• **YOUR ASSIGNMENT**
Please print exactly the line containing "Банты на зеркала / ручки" and every line after it to the end of the records below, and nothing more.
• • • • • • •
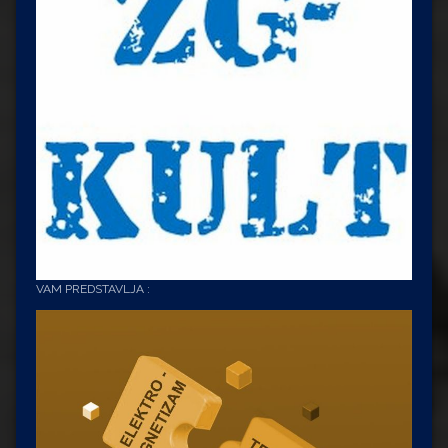
VAM PREDSTAVLJA :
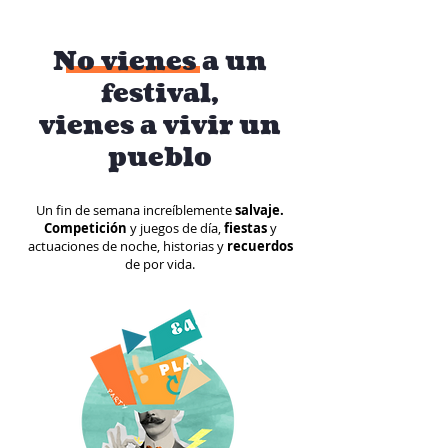
No vienes a un
festival,
vienes a vivir un
pueblo
Un fin de semana increíblemente
salvaje.
Competición
y juegos de día,
fiestas
y
actuaciones de noche, historias y
recuerdos
de por vida.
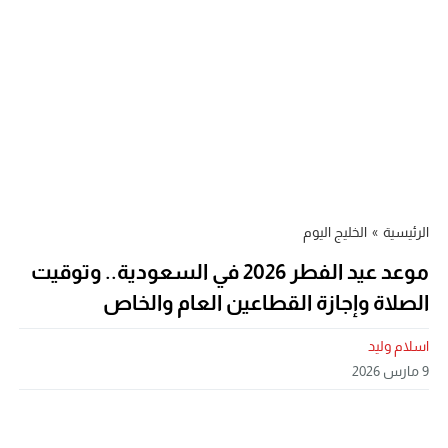
الرئيسية
»
الخليج اليوم
موعد عيد الفطر 2026 في السعودية.. وتوقيت
الصلاة وإجازة القطاعين العام والخاص
اسلام وليد
9 مارس 2026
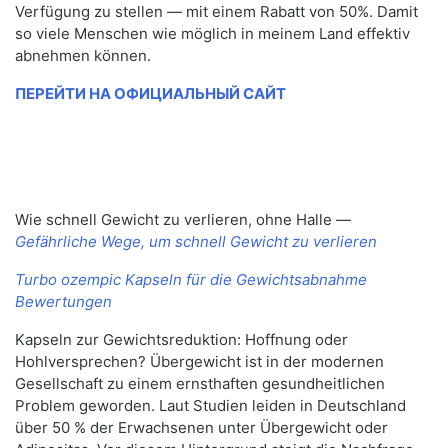
Verfügung zu stellen — mit einem Rabatt von 50%. Damit
so viele Menschen wie möglich in meinem Land effektiv
abnehmen können.
ПЕРЕЙТИ НА ОФИЦИАЛЬНЫЙ САЙТ
Wie schnell Gewicht zu verlieren, ohne Halle —
Gefährliche Wege, um schnell Gewicht zu verlieren
Turbo ozempic Kapseln für die Gewichtsabnahme
Bewertungen
Kapseln zur Gewichtsreduktion: Hoffnung oder
Hohlversprechen? Übergewicht ist in der modernen
Gesellschaft zu einem ernsthaften gesundheitlichen
Problem geworden. Laut Studien leiden in Deutschland
über 50 % der Erwachsenen unter Übergewicht oder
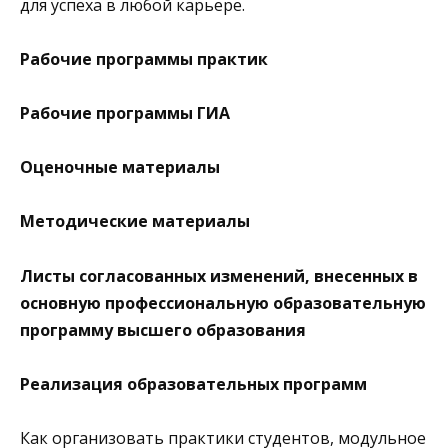
для успеха в любой карьере.
Рабочие программы практик
Рабочие программы ГИА
Оценочные материалы
Методические материалы
Листы согласованных изменений, внесенных в
основную профессиональную образовательную
программу высшего образования
Реализация образовательных программ
Как организовать практики студентов, модульное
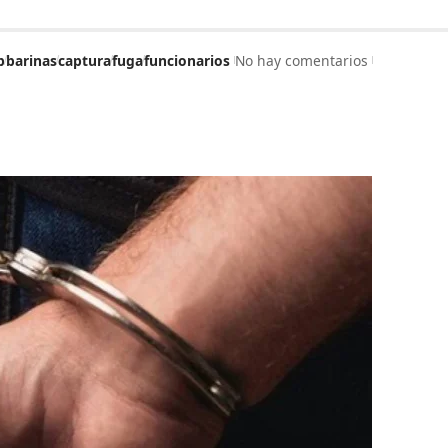
p
barinas
captura
fuga
funcionarios
No hay comentarios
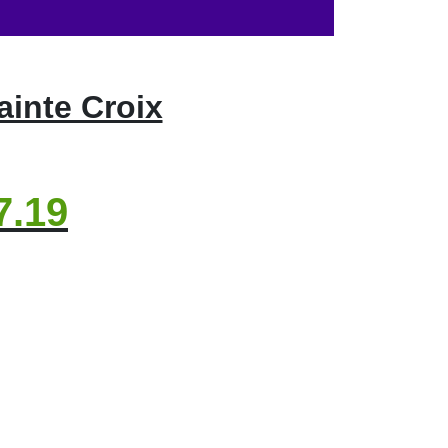
ainte Croix
7.19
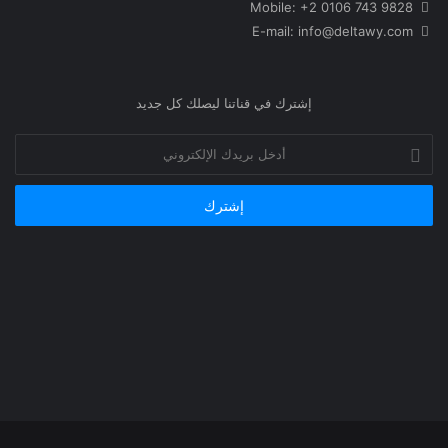
Mobile: +2 0106 743 9828
info@deltawy.com
E-mail:
إشترك في قناتنا ليصلك كل جديد
أدخل
بريدك
الإلكتروني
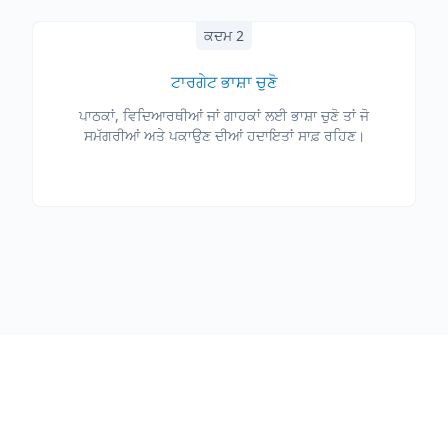
ਕਦਮ 2
ਟਾਰਗੇਟ ਭਾਸ਼ਾ ਚੁਣੋ
ਪਾਠਕਾਂ, ਵਿਦਿਆਰਥੀਆਂ ਜਾਂ ਗਾਹਕਾਂ ਲਈ ਭਾਸ਼ਾ ਚੁਣੋ ਤਾਂ ਜੋ
ਸਮੱਗਰੀਆਂ ਅਤੇ ਪਕਾਉਣ ਦੀਆਂ ਹਦਾਇਤਾਂ ਸਾਫ਼ ਰਹਿਣ।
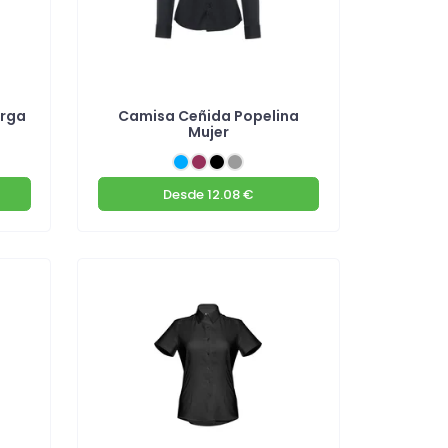
arga
Camisa Ceñida Popelina
Mujer
Desde
12.08 €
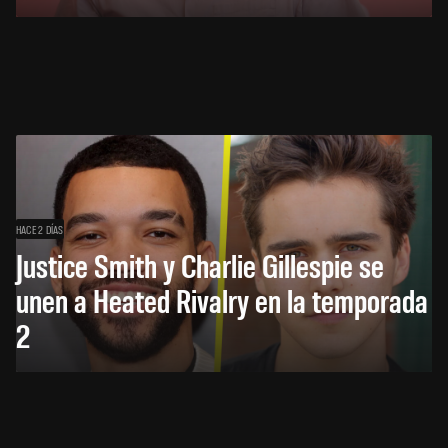
HACE 2 DÍAS
Justice Smith y Charlie Gillespie se
unen a Heated Rivalry en la temporada
2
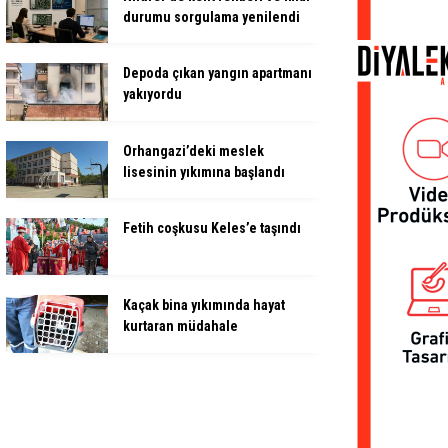
durumu sorgulama yenilendi
Depoda çıkan yangın apartmanı
yakıyordu
Orhangazi’deki meslek
lisesinin yıkımına başlandı
Fetih coşkusu Keles’e taşındı
Kaçak bina yıkımında hayat
kurtaran müdahale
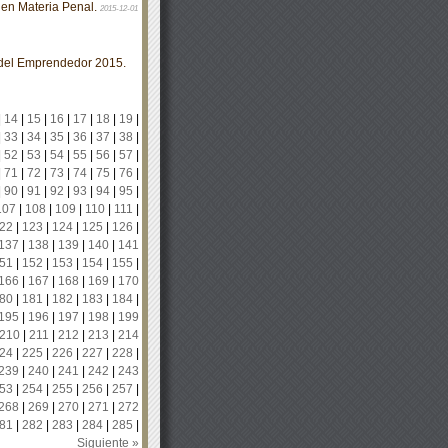
l en Materia Penal.
2015-12-01
del Emprendedor 2015.
|
14
|
15
|
16
|
17
|
18
|
19
|
|
33
|
34
|
35
|
36
|
37
|
38
|
|
52
|
53
|
54
|
55
|
56
|
57
|
|
71
|
72
|
73
|
74
|
75
|
76
|
|
90
|
91
|
92
|
93
|
94
|
95
|
107
|
108
|
109
|
110
|
111
|
22
|
123
|
124
|
125
|
126
|
137
|
138
|
139
|
140
|
141
51
|
152
|
153
|
154
|
155
|
166
|
167
|
168
|
169
|
170
80
|
181
|
182
|
183
|
184
|
195
|
196
|
197
|
198
|
199
210
|
211
|
212
|
213
|
214
24
|
225
|
226
|
227
|
228
|
239
|
240
|
241
|
242
|
243
53
|
254
|
255
|
256
|
257
|
268
|
269
|
270
|
271
|
272
81
|
282
|
283
|
284
|
285
|
Siguiente »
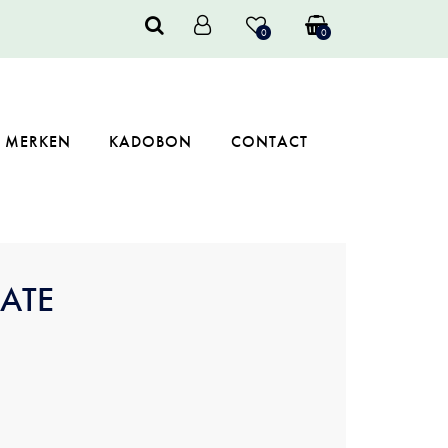
0
0
MERKEN
KADOBON
CONTACT
CATE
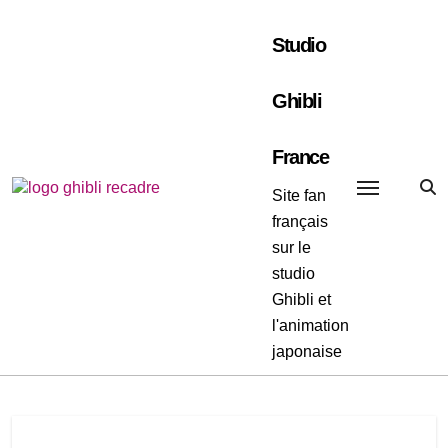
Passer
au
Studio
contenu
Ghibli
France
Site fan
français
sur le
studio
Ghibli et
l'animation
japonaise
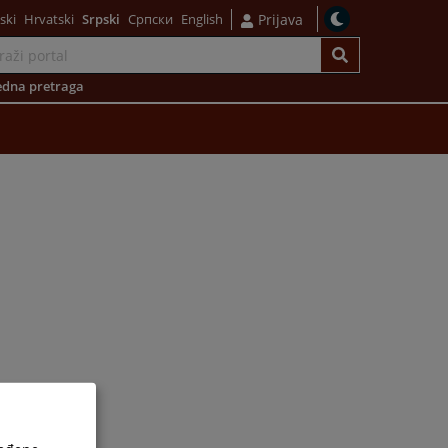
ski
Hrvatski
Srpski
Српски
English
Prijava
dna pretraga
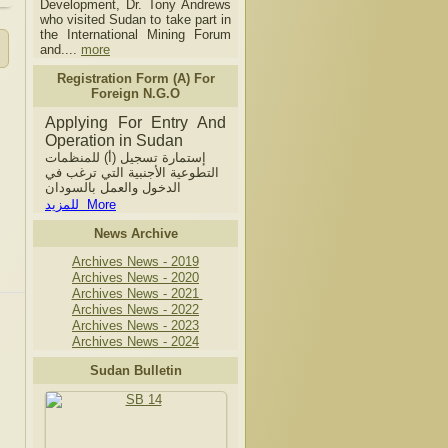
Development, Dr. Tony Andrews
who visited Sudan to take part in
the International Mining Forum
and....
more
Registration Form (A) For
Foreign N.G.O
Applying For Entry And
Operation in Sudan
إستمارة تسجيل (أ) للمنظمات
التطوعية الأجنبية التي ترغب في
الدخول والعمل بالسودان
للمزيد More
News Archive
Archives News - 2019
Archives News - 2020
Archives News - 2021
Archives News - 2022
Archives News - 2023
Archives News - 2024
Sudan Bulletin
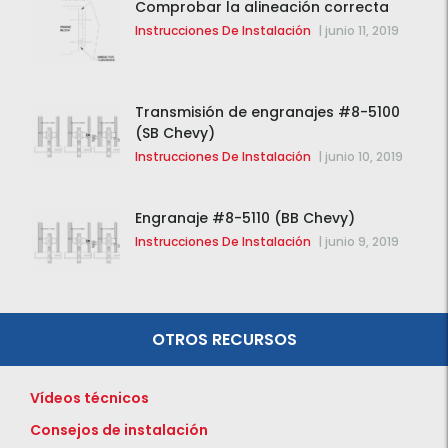
Comprobar la alineación correcta
Instrucciones De Instalación
|
junio 11, 2019
Transmisión de engranajes #8-5100
(SB Chevy)
Instrucciones De Instalación
|
junio 10, 2019
Engranaje #8-5110 (BB Chevy)
Instrucciones De Instalación
|
junio 9, 2019
OTROS RECURSOS
Vídeos técnicos
Consejos de instalación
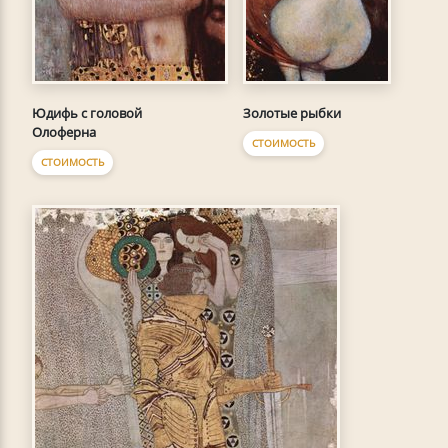
Юдифь с головой
Золотые рыбки
Олоферна
СТОИМОСТЬ
СТОИМОСТЬ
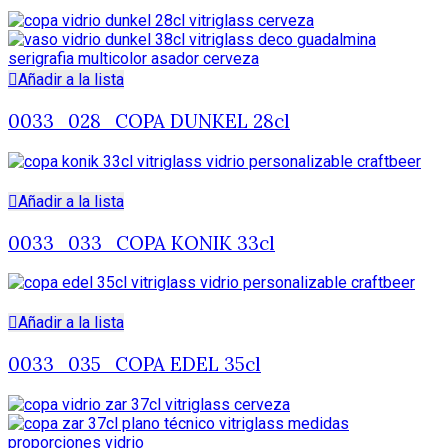
Añadir a la lista
0033_028_COPA DUNKEL 28cl
Añadir a la lista
0033_033_COPA KONIK 33cl
Añadir a la lista
0033_035_COPA EDEL 35cl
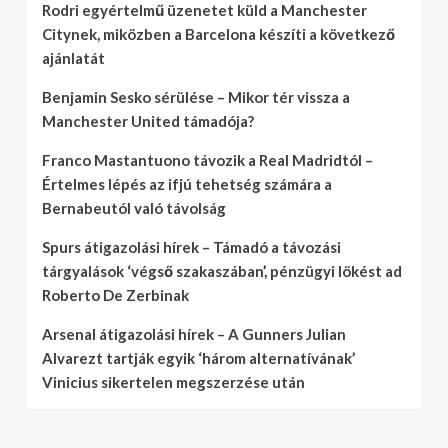
Rodri egyértelmű üzenetet küld a Manchester
Citynek, miközben a Barcelona készíti a következő
ajánlatát
Benjamin Sesko sérülése – Mikor tér vissza a
Manchester United támadója?
Franco Mastantuono távozik a Real Madridtól –
Értelmes lépés az ifjú tehetség számára a
Bernabeutól való távolság
Spurs átigazolási hírek – Támadó a távozási
tárgyalások ‘végső szakaszában’, pénzügyi lökést ad
Roberto De Zerbinak
Arsenal átigazolási hírek – A Gunners Julian
Alvarezt tartják egyik ‘három alternatívának’
Vinicius sikertelen megszerzése után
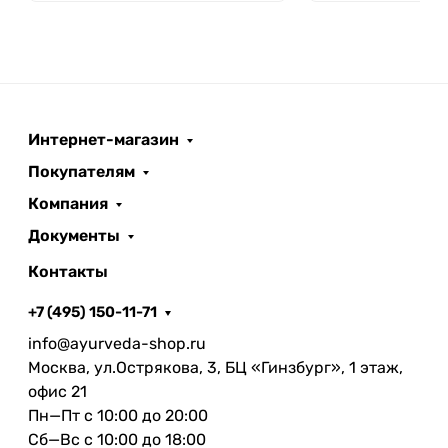
Интернет-магазин
Покупателям
Компания
Документы
Контакты
+7 (495) 150-11-71
info@ayurveda-shop.ru
Москва, ул.Острякова, 3, БЦ «Гинзбург», 1 этаж,
офис 21
Пн—Пт с 10:00 до 20:00
Сб—Вс с 10:00 до 18:00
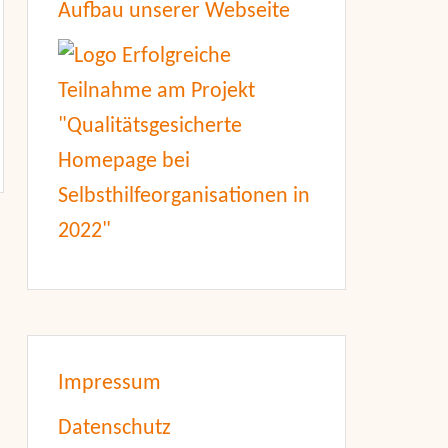
Aufbau unserer Webseite
Impressum
Datenschutz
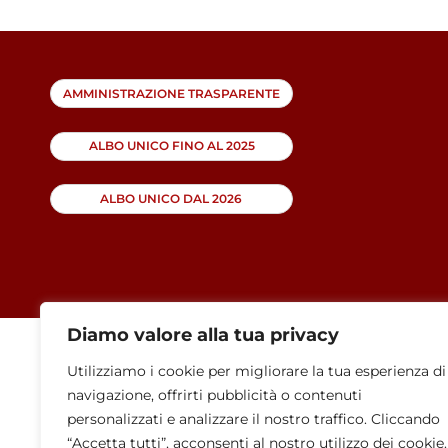
AMMINISTRAZIONE TRASPARENTE
ALBO UNICO FINO AL 2025
ALBO UNICO DAL 2026
Diamo valore alla tua privacy
Utilizziamo i cookie per migliorare la tua esperienza di
navigazione, offrirti pubblicità o contenuti
personalizzati e analizzare il nostro traffico. Cliccando
“Accetta tutti”, acconsenti al nostro utilizzo dei cookie.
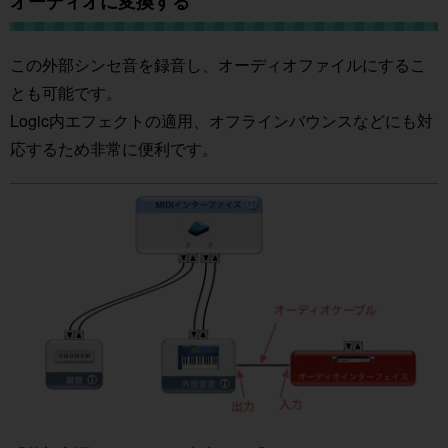
オーディオに変換する
この外部シンセ音を録音し、オーディオファイルにするこ
とも可能です。
Logic内エフェクトの適用、オフラインバウンスなどにも対
応するため非常に便利です。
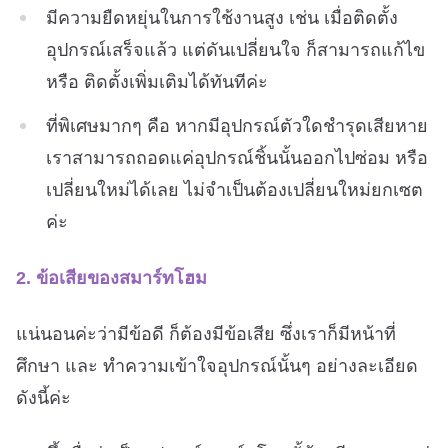
มีความยืดหยุ่นในการใช้งานสูง เช่น เมื่อติดตั้ง
อุปกรณ์เสร็จแล้ว แต่ดันเปลี่ยนใจ ก็สามารถแก้ไข
หรือ ติดตั้งเพิ่มเติมได้ทันทีค่ะ
ที่พิเศษมากๆ คือ หากมีอุปกรณ์ตัวใดชำรุดเสียหาย
เราสามารถถอดแค่อุปกรณ์ชิ้นนั้นออกไปซ่อม หรือ
เปลี่ยนใหม่ได้เลย ไม่จำเป็นต้องเปลี่ยนใหม่ยกเซต
ค่ะ
2. ข้อเสียของสมาร์ทโฮม
แน่นอนค่ะว่ามีข้อดี ก็ต้องมีข้อเสีย ซึ่งเราก็มีหน้าที่
ศึกษา และ ทำความเข้าใจอุปกรณ์นั้นๆ อย่างละเอียด
ดังนี้ค่ะ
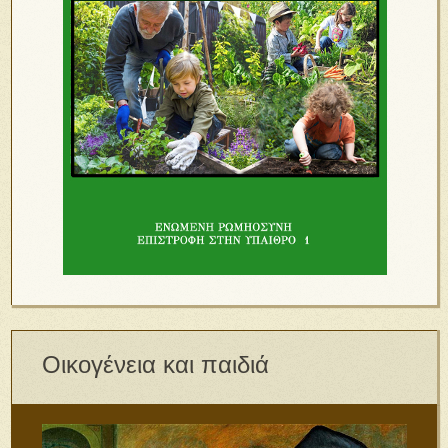
Οικογένεια και παιδιά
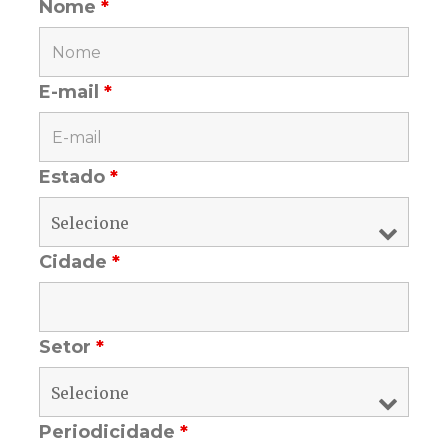
Nome
*
E-mail
*
Estado
*
Cidade
*
Setor
*
Periodicidade
*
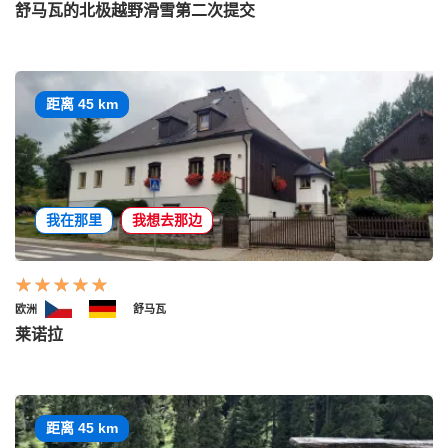
舒马瓦的北极越野滑雪第二次提交
距离 45 km
我在那里
我想去那边
欧洲
舒马瓦
莱诺拉
距离 45 km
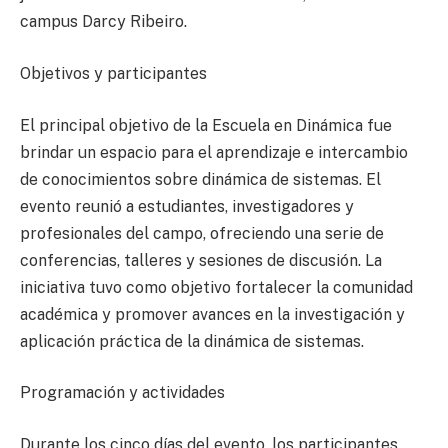
campus Darcy Ribeiro.
Objetivos y participantes
El principal objetivo de la Escuela en Dinámica fue
brindar un espacio para el aprendizaje e intercambio
de conocimientos sobre dinámica de sistemas. El
evento reunió a estudiantes, investigadores y
profesionales del campo, ofreciendo una serie de
conferencias, talleres y sesiones de discusión. La
iniciativa tuvo como objetivo fortalecer la comunidad
académica y promover avances en la investigación y
aplicación práctica de la dinámica de sistemas.
Programación y actividades
Durante los cinco días del evento, los participantes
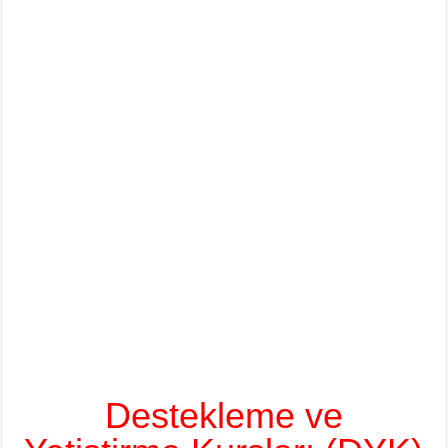
Destekleme ve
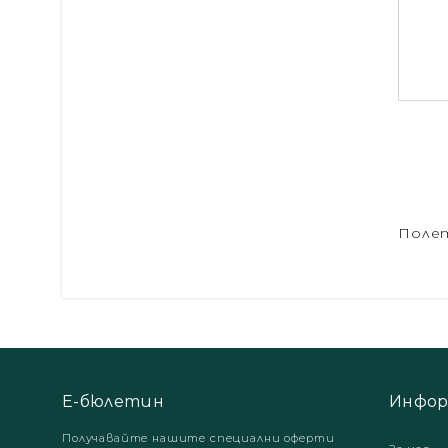
Полет
Е-бюлетин
Инфор
Получавайте нашите специални оферти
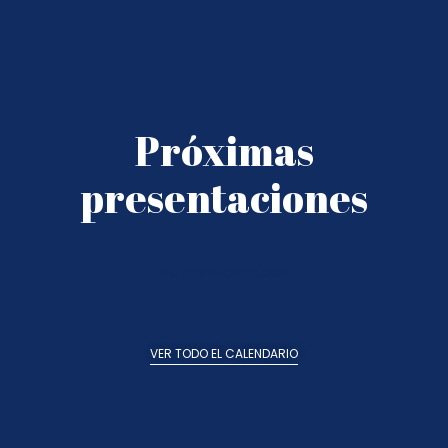
Próximas
presentaciones
No hay información
VER TODO EL CALENDARIO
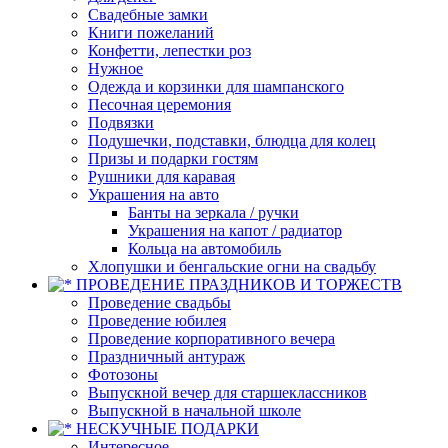
Свадебные замки
Книги пожеланий
Конфетти, лепестки роз
Нужное
Одежда и корзинки для шампанского
Песочная церемония
Подвязки
Подушечки, подставки, блюдца для колец
Призы и подарки гостям
Рушники для каравая
Украшения на авто
Банты на зеркала / ручки
Украшения на капот / радиатор
Кольца на автомобиль
Хлопушки и бенгальские огни на свадьбу
ПРОВЕДЕНИЕ ПРАЗДНИКОВ И ТОРЖЕСТВ
Проведение свадьбы
Проведение юбилея
Проведение корпоративного вечера
Праздничный антураж
Фотозоны
Выпускной вечер для старшеклассников
Выпускной в начальной школе
НЕСКУЧНЫЕ ПОДАРКИ
Интересное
• • • • • • •
• **WRITTEN RESPONSE**
Банты на зеркала / ручки
Украшения на капот / радиатор
Кольца на автомобиль
Хлопушки и бенгальские огни на свадьбу
ПРОВЕДЕНИЕ ПРАЗДНИКОВ И ТОРЖЕСТВ
Проведение свадьбы
Проведение юбилея
Проведение корпоративного вечера
Праздничный антураж
Фотозоны
Выпускной вечер для старшеклассников
Выпускной в начальной школе
НЕСКУЧНЫЕ ПОДАРКИ
Интересное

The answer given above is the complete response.